Er ist angekommen in Mülheim, wuppt sein IT-Studium, lebt in seiner ersten eigenen Wohnung. Und doch stößt Oday Hassan, der vor knapp sieben Jahren als junger Mann vor dem Krieg aus Syrien geflohen war, im Alltag immer wieder an Hürden. Diese begegnen ihm auch, wenn er anderen Geflüchteten zur Seite steht, sie etwa beim Gang zur Ausländerbehörde oder auf der Wohnungssuche begleitet. Mit welchen Vorurteilen sich der 26-Jährige konfrontiert sieht.
Er war einer der Ersten, die wir Weihnachten 2021 in unserer damaligen Jolanthe-Aktion zugunsten des Mülheimer Arbeitslosenzentrums (Malz) vorgestellt haben: Oday Hassan, der 2016 mit seinem Vater und seiner Schwester aus Syrien geflohen war. Über die klassische Route führte auch die Flucht von Oday Hassan und seiner Familie – mit einem Schlauchboot übers Mittelmeer, untergekommen in einem Flüchtlingscamp in Griechenland und weiter über die Balkanroute bis nach Deutschland. Verschiedene Notunterkünfte hat der junge Mann auf seinem Weg kennengelernt – in Passau, Lüdenscheid und Herne.

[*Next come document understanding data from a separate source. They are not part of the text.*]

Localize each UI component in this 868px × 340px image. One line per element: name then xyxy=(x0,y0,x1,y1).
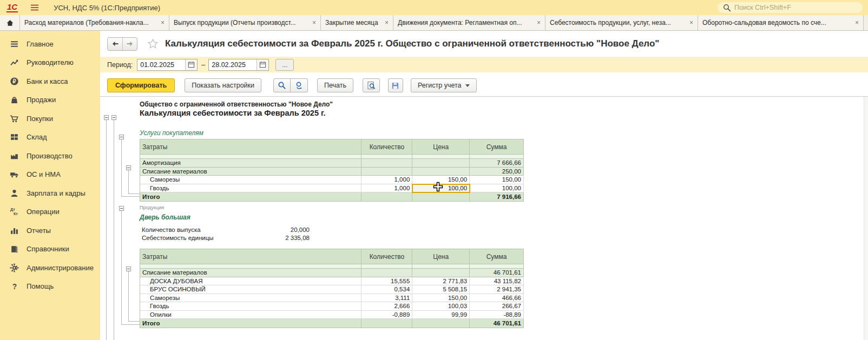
report-header-row: Калькуляция себестоимости за Февраль 202… xyxy=(100,31,868,57)
forward-arrow-icon xyxy=(126,39,134,48)
period-to-field xyxy=(208,59,269,71)
group-expander[interactable] xyxy=(104,115,109,120)
find-next-button[interactable] xyxy=(291,78,308,92)
group-tree-line xyxy=(114,120,114,340)
tab-home[interactable] xyxy=(0,15,20,30)
sidebar-item-directories[interactable]: Справочники xyxy=(0,240,100,259)
group-tree-line xyxy=(128,271,129,321)
print-button[interactable]: Печать xyxy=(317,78,353,92)
report-spreadsheet: Общество с ограниченной ответственностью… xyxy=(100,97,864,340)
find-button[interactable] xyxy=(273,78,291,92)
generate-button[interactable]: Сформировать xyxy=(107,78,175,92)
report-heading: Калькуляция себестоимости за Февраль 202… xyxy=(140,109,326,117)
table-row: Списание материалов 250,00 xyxy=(140,168,524,176)
tab-document-movements[interactable]: Движения документа: Регламентная оп... × xyxy=(393,15,545,30)
search-icon xyxy=(278,81,286,90)
main-menu-icon[interactable] xyxy=(30,3,40,12)
sidebar-item-operations[interactable]: ДтКт Операции xyxy=(0,203,100,222)
sidebar-item-sales[interactable]: Продажи xyxy=(0,91,100,110)
close-icon[interactable]: × xyxy=(161,19,165,26)
tab-trial-balance[interactable]: Оборотно-сальдовая ведомость по сче... × xyxy=(698,15,864,30)
report-window: Калькуляция себестоимости за Февраль 202… xyxy=(100,31,868,340)
services-cost-table: Затраты Количество Цена Сумма Амортизаци… xyxy=(140,139,524,202)
mouse-cursor-icon xyxy=(433,182,443,192)
column-header[interactable]: Затраты xyxy=(140,139,361,155)
close-icon[interactable]: × xyxy=(312,19,316,26)
tab-production-output[interactable]: Выпуск продукции (Отчеты производст... × xyxy=(169,15,321,30)
column-header[interactable]: Количество xyxy=(361,249,412,264)
column-header[interactable]: Сумма xyxy=(470,249,524,264)
debit-credit-icon: ДтКт xyxy=(10,207,19,216)
svg-text:₽: ₽ xyxy=(12,78,16,84)
floppy-disk-icon xyxy=(391,82,399,90)
group-expander[interactable] xyxy=(111,115,116,120)
close-icon[interactable]: × xyxy=(385,19,389,26)
sidebar-item-bank-cash[interactable]: ₽ Банк и касса xyxy=(0,72,100,91)
column-header[interactable]: Количество xyxy=(361,139,412,155)
back-arrow-icon xyxy=(111,39,120,48)
save-button[interactable] xyxy=(388,78,403,92)
table-row: Гвоздь 2,666 100,03 266,67 xyxy=(140,302,524,311)
calendar-icon xyxy=(259,61,266,68)
sidebar-item-fixed-assets[interactable]: ОС и НМА xyxy=(0,165,100,184)
tab-month-closing[interactable]: Закрытие месяца × xyxy=(321,15,393,30)
sidebar-item-manager[interactable]: Руководителю xyxy=(0,54,100,72)
search-input[interactable] xyxy=(734,4,857,11)
calendar-button[interactable] xyxy=(185,59,197,70)
forward-button[interactable] xyxy=(122,38,137,50)
sidebar-item-main[interactable]: Главное xyxy=(0,35,100,54)
table-row: Амортизация 7 666,66 xyxy=(140,159,524,168)
sidebar-item-salary-hr[interactable]: Зарплата и кадры xyxy=(0,184,100,203)
sidebar-item-purchases[interactable]: Покупки xyxy=(0,109,100,128)
tab-material-expense[interactable]: Расход материалов (Требования-накла... × xyxy=(20,15,169,30)
sidebar-item-warehouse[interactable]: Склад xyxy=(0,128,100,147)
sidebar-item-reports[interactable]: Отчеты xyxy=(0,221,100,240)
chevron-down-icon xyxy=(465,84,470,87)
truck-icon xyxy=(10,170,19,179)
history-nav xyxy=(107,37,137,51)
book-icon xyxy=(10,244,19,254)
tab-cost-of-production[interactable]: Себестоимость продукции, услуг, неза... … xyxy=(545,15,698,30)
svg-text:Кт: Кт xyxy=(14,212,18,217)
calendar-button[interactable] xyxy=(257,59,268,70)
person-icon xyxy=(10,189,19,198)
group-tree-line xyxy=(121,196,140,197)
period-from-input[interactable] xyxy=(137,61,185,69)
back-button[interactable] xyxy=(108,38,122,50)
search-next-icon xyxy=(295,81,304,90)
factory-icon xyxy=(10,151,19,161)
group-tree-line xyxy=(121,139,122,196)
group-expander[interactable] xyxy=(119,206,124,211)
sidebar-item-administration[interactable]: Администрирование xyxy=(0,258,100,277)
close-icon[interactable]: × xyxy=(537,19,541,26)
period-to-input[interactable] xyxy=(209,61,257,69)
gear-icon xyxy=(10,263,19,272)
column-header[interactable]: Сумма xyxy=(470,139,524,155)
tabbar-filler xyxy=(864,15,868,30)
register-dropdown-button[interactable]: Регистр учета xyxy=(411,78,477,92)
bar-chart-icon xyxy=(10,226,19,235)
section-services-title: Услуги покупателям xyxy=(140,129,203,137)
close-icon[interactable]: × xyxy=(855,19,859,26)
column-header[interactable]: Затраты xyxy=(140,249,361,264)
print-preview-button[interactable] xyxy=(363,78,380,92)
window-title: УСН, НДС 5% (1С:Предприятие) xyxy=(54,4,160,12)
period-panel: Период: – ... xyxy=(100,57,868,72)
group-expander[interactable] xyxy=(126,165,131,170)
page-title: Калькуляция себестоимости за Февраль 202… xyxy=(165,38,659,49)
global-search[interactable] xyxy=(718,2,863,13)
sidebar-item-help[interactable]: ? Помощь xyxy=(0,277,100,296)
group-expander[interactable] xyxy=(119,135,124,139)
table-row: ДОСКА ДУБОВАЯ 15,555 2 771,83 43 115,82 xyxy=(140,277,524,286)
column-header[interactable]: Цена xyxy=(412,249,470,264)
show-settings-button[interactable]: Показать настройки xyxy=(185,78,261,92)
sidebar-item-production[interactable]: Производство xyxy=(0,146,100,165)
period-options-button[interactable]: ... xyxy=(275,59,294,71)
favorite-star-icon[interactable] xyxy=(147,38,159,50)
close-icon[interactable]: × xyxy=(689,19,693,26)
vertical-scrollbar[interactable] xyxy=(864,97,868,340)
1c-logo: 1С xyxy=(6,3,18,12)
group-expander[interactable] xyxy=(126,266,131,271)
section-category-label: Продукция xyxy=(140,205,164,210)
column-header[interactable]: Цена xyxy=(412,139,470,155)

Familie aus Syrien kommt im Flüchtlingsdorf an der Mintarder Straße in Mülheim unter
In Mülheim kommt die Familie zunächst im Saarner Flüchtlingsdorf an der Mintarder Straße unter, versucht, sich zu orientieren nach den fürchterlichen Erlebnissen in ihrer durch den Krieg zerstörten Heimat. Dabei ist Oday Hassan niemand, der den Kopf in den Sand steckt. Der junge Mann möchte nach vorne schauen, seinen Weg gehen – selbst wenn er sich dafür in ein neues Land einfinden, Kultur und Sprache kennenlernen muss.

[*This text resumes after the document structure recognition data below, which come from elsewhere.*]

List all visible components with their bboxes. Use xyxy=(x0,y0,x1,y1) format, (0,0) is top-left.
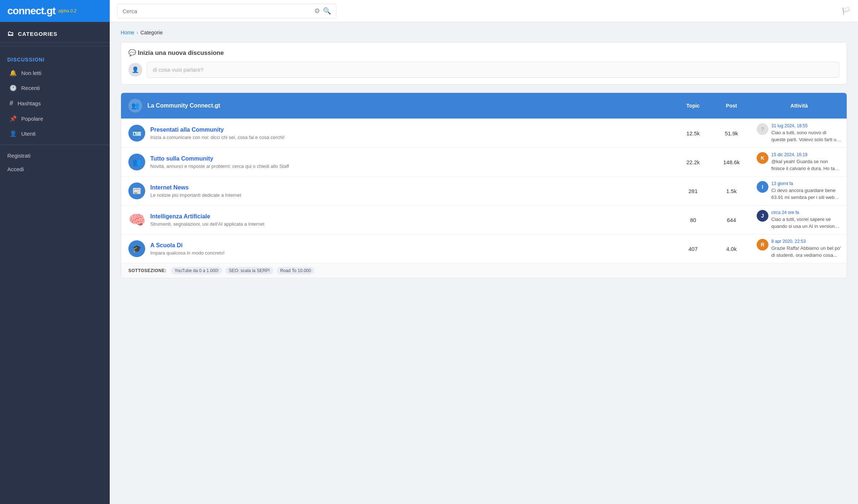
activity-time[interactable]: 8 apr 2020, 22:53 xyxy=(771,239,842,244)
table-rows: 🪪 Presentati alla Community Inizia a com… xyxy=(121,119,847,263)
sottosezione-tag-1[interactable]: SEO: scala la SERP! xyxy=(225,267,274,274)
sidebar: connect.gt alpha 0.2 🗂 CATEGORIES DISCUS… xyxy=(0,0,110,504)
logo-area: connect.gt alpha 0.2 xyxy=(0,0,110,22)
cat-activity: J circa 24 ore fa Ciao a tutti, vorrei s… xyxy=(752,206,847,233)
cat-title[interactable]: Intelligenza Artificiale xyxy=(150,213,264,220)
cat-icon: 🪪 xyxy=(128,125,145,142)
activity-content: 8 apr 2020, 22:53 Grazie Raffa! Abbiamo … xyxy=(771,239,842,258)
registrati-button[interactable]: Registrati xyxy=(0,149,110,162)
sidebar-divider-2 xyxy=(0,145,110,145)
sidebar-item-non-letti[interactable]: 🔔 Non letti xyxy=(2,66,108,80)
sidebar-item-label: Hashtags xyxy=(18,100,41,106)
categories-icon: 🗂 xyxy=(7,30,14,38)
new-discussion-input[interactable]: di cosa vuoi parlare? xyxy=(147,62,839,78)
new-discussion-title: 💬 Inizia una nuova discussione xyxy=(128,49,839,57)
activity-avatar: K xyxy=(757,152,768,164)
table-header-topic: Topic xyxy=(675,97,711,114)
categories-header: 🗂 CATEGORIES xyxy=(0,22,110,42)
sidebar-item-hashtags[interactable]: # Hashtags xyxy=(2,96,108,111)
breadcrumb-current: Categorie xyxy=(140,30,163,35)
cat-posts: 1.5k xyxy=(711,184,752,198)
activity-avatar: I xyxy=(757,181,768,193)
search-icon[interactable]: 🔍 xyxy=(323,7,331,15)
pin-icon: 📌 xyxy=(10,115,17,122)
sottosezione-tag-2[interactable]: Road To 10.000 xyxy=(276,267,315,274)
content-area: Home › Categorie 💬 Inizia una nuova disc… xyxy=(110,22,858,504)
flag-icon[interactable]: 🏳️ xyxy=(842,7,851,15)
cat-posts: 148.6k xyxy=(711,155,752,169)
activity-time[interactable]: 31 lug 2024, 18:55 xyxy=(771,123,842,128)
sidebar-item-label: Recenti xyxy=(21,85,40,91)
cat-activity: I 13 giorni fa Ci devo ancora guardare b… xyxy=(752,177,847,204)
cat-text: Internet News Le notizie più importanti … xyxy=(150,184,241,198)
table-row: 🎓 A Scuola Di Impara qualcosa in modo co… xyxy=(121,234,847,263)
breadcrumb: Home › Categorie xyxy=(121,30,847,35)
activity-avatar: J xyxy=(757,210,768,222)
cat-posts: 51.9k xyxy=(711,127,752,140)
activity-text: Ci devo ancora guardare bene 63.91 mi se… xyxy=(771,187,842,200)
activity-text: Ciao a tutti, sono nuovo di queste parti… xyxy=(771,129,842,143)
registrati-label: Registrati xyxy=(7,153,30,159)
activity-content: circa 24 ore fa Ciao a tutti, vorrei sap… xyxy=(771,210,842,229)
cat-topics: 22.2k xyxy=(675,155,711,169)
activity-content: 15 dic 2024, 16:19 @kal yeah! Guarda se … xyxy=(771,152,842,172)
activity-avatar: R xyxy=(757,239,768,251)
activity-time[interactable]: 15 dic 2024, 16:19 xyxy=(771,152,842,157)
activity-content: 31 lug 2024, 18:55 Ciao a tutti, sono nu… xyxy=(771,123,842,143)
cat-posts: 644 xyxy=(711,213,752,227)
search-container[interactable]: ⚙ 🔍 xyxy=(117,4,336,18)
sottosezione-label: SOTTOSEZIONE: xyxy=(128,268,166,273)
activity-time[interactable]: 13 giorni fa xyxy=(771,181,842,186)
search-input[interactable] xyxy=(123,8,311,14)
cat-topics: 12.5k xyxy=(675,127,711,140)
sidebar-item-label: Popolare xyxy=(21,116,43,122)
topbar: ⚙ 🔍 🏳️ xyxy=(110,0,858,22)
cat-activity: R 8 apr 2020, 22:53 Grazie Raffa! Abbiam… xyxy=(752,235,847,262)
table-header-community-icon: 👥 xyxy=(128,99,142,113)
logo-text[interactable]: connect.gt xyxy=(7,5,56,17)
accedi-label: Accedi xyxy=(7,166,24,172)
cat-title[interactable]: Internet News xyxy=(150,184,241,191)
sottosezione-tag-0[interactable]: YouTube da 0 a 1.000! xyxy=(171,267,222,274)
topbar-right: 🏳️ xyxy=(842,7,851,15)
sidebar-divider xyxy=(0,46,110,46)
cat-activity: K 15 dic 2024, 16:19 @kal yeah! Guarda s… xyxy=(752,148,847,175)
cat-desc: Inizia a comunicare con noi: dicci chi s… xyxy=(150,135,285,140)
table-row: 🧠 Intelligenza Artificiale Strumenti, se… xyxy=(121,205,847,234)
cat-topics: 281 xyxy=(675,184,711,198)
logo-alpha: alpha 0.2 xyxy=(59,8,76,14)
cat-text: A Scuola Di Impara qualcosa in modo conc… xyxy=(150,242,225,256)
cat-info: 🎓 A Scuola Di Impara qualcosa in modo co… xyxy=(121,234,675,263)
cat-title[interactable]: Tutto sulla Community xyxy=(150,155,289,162)
cat-activity: ? 31 lug 2024, 18:55 Ciao a tutti, sono … xyxy=(752,120,847,146)
discussioni-label: DISCUSSIONI xyxy=(0,50,110,65)
cat-info: 🪪 Presentati alla Community Inizia a com… xyxy=(121,119,675,147)
table-row: 🪪 Presentati alla Community Inizia a com… xyxy=(121,119,847,147)
table-header-activity: Attività xyxy=(752,97,847,114)
table-row: 👥 Tutto sulla Community Novità, annunci … xyxy=(121,147,847,176)
activity-time[interactable]: circa 24 ore fa xyxy=(771,210,842,215)
cat-info: 👥 Tutto sulla Community Novità, annunci … xyxy=(121,148,675,176)
cat-desc: Impara qualcosa in modo concreto! xyxy=(150,250,225,256)
cat-text: Tutto sulla Community Novità, annunci e … xyxy=(150,155,289,169)
activity-text: @kal yeah! Guarda se non finisce il calv… xyxy=(771,158,842,172)
main: ⚙ 🔍 🏳️ Home › Categorie 💬 Inizia una nuo… xyxy=(110,0,858,504)
cat-icon: 📰 xyxy=(128,183,145,199)
sidebar-item-utenti[interactable]: 👤 Utenti xyxy=(2,127,108,141)
categories-label: CATEGORIES xyxy=(18,31,57,37)
cat-info: 🧠 Intelligenza Artificiale Strumenti, se… xyxy=(121,206,675,234)
cat-title[interactable]: Presentati alla Community xyxy=(150,127,285,133)
table-header-post: Post xyxy=(711,97,752,114)
breadcrumb-separator: › xyxy=(136,30,138,35)
cat-title[interactable]: A Scuola Di xyxy=(150,242,225,249)
cat-desc: Novità, annunci e risposte ai problemi: … xyxy=(150,163,289,169)
table-header-community-name: La Community Connect.gt xyxy=(147,102,220,109)
sidebar-item-recenti[interactable]: 🕐 Recenti xyxy=(2,81,108,95)
sidebar-item-popolare[interactable]: 📌 Popolare xyxy=(2,112,108,126)
cat-icon: 🧠 xyxy=(128,211,145,228)
categories-table: 👥 La Community Connect.gt Topic Post Att… xyxy=(121,93,847,278)
breadcrumb-home[interactable]: Home xyxy=(121,30,134,35)
accedi-button[interactable]: Accedi xyxy=(0,162,110,176)
search-settings-icon[interactable]: ⚙ xyxy=(314,7,320,15)
cat-topics: 80 xyxy=(675,213,711,227)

Heute, knapp sieben Jahre nach seiner Flucht, spricht Oday Hassan nahezu fehler- und akzentfrei Deutsch, drückt sich ausgesprochen gewählt aus, feilt im Kopf an Formulierungen und an Grammatik. Dass die Sprache der Schlüssel sein wird, um die Türen zu einer neuen Heimat aufzustoßen, war dem jungen Mann früh klar. Bereits in den Flüchtlingsunterkünften schnappt er jeden Brocken Deutsch auf, den er mitbekommt, klaubt sich Informationen zusammen und stillt seinen Wissenshunger.
Junger Syrer lernt schnell Deutsch und betreut neben dem Studium andere Geflüchtete
Doch der heute 26-Jährige denkt dabei nicht nur an sich, wendet seine Kenntnisse nicht eigennützig an – im Gegenteil: Von Anfang an hilft er nicht nur seinem Vater und seiner Schwester, Deutschland zu verstehen, sondern auch anderen Geflüchteten – zunächst in den Unterkünften, in denen auch er mit seiner Familie lebt, später im Job in einer Flüchtlingsunterkunft im Duisburger Norden, wo er Geflüchtete als Sozialbetreuer unterstützt. Das ist es, woran sein Herz hängt: Menschen zur Seite zu stehen, die Orientierung suchen, die etwa Anträge stellen müssen, um Geld vom Amt zu erhalten, die endlich aus dem „Camp“, wie Oday Hassan sagt, herauskommen und eine Wohnung suchen können.
Doch da fangen die Schwierigkeiten oft erst richtig an. „Wenn ich mich bei Vermietern melde, um einer Familie dabei zu helfen, eine Wohnung zu finden, werde ich oft für einen Makler gehalten“, berichtet der 26-Jährige. Mehr als einmal habe er sich die Frage gefallen lassen müssen: „Und was bekommst du dafür?“ Als ob er abkassieren würde – Abzocke und Schwarzarbeit werde ihm nicht nur unterschwellig unterstellt. „Nur weil ich aufgrund meiner Herkunft und meines Aussehens ins Schema passe“, ärgert sich der gebürtige Syrer.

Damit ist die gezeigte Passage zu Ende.